_Aim of the exercise_: Each line below from the one containing "telefoonzoeker-app gewoon. Maar wat veel" through the one containing "Een tool om de locatie van elke telefoon te" is to be given again exactly, and no line outside that span.

_Data provided_:
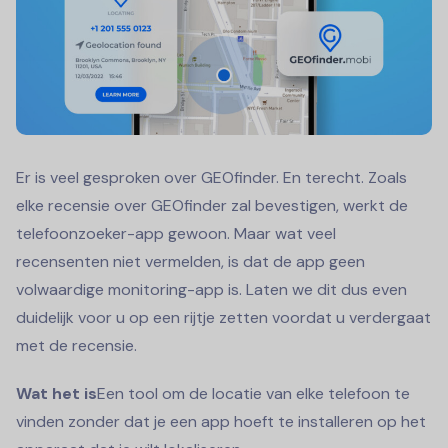
Er is veel gesproken over GEOfinder. En terecht. Zoals
elke recensie over GEOfinder zal bevestigen, werkt de
telefoonzoeker-app gewoon. Maar wat veel
recensenten niet vermelden, is dat de app geen
volwaardige monitoring-app is. Laten we dit dus even
duidelijk voor u op een rijtje zetten voordat u verdergaat
met de recensie.
Wat het is
Een tool om de locatie van elke telefoon te
vinden zonder dat je een app hoeft te installeren op het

_Final answer_:
telefoonzoeker-app gewoon. Maar wat veel
recensenten niet vermelden, is dat de app geen
volwaardige monitoring-app is. Laten we dit dus even
duidelijk voor u op een rijtje zetten voordat u verdergaat
met de recensie.
Wat het is
Een tool om de locatie van elke telefoon te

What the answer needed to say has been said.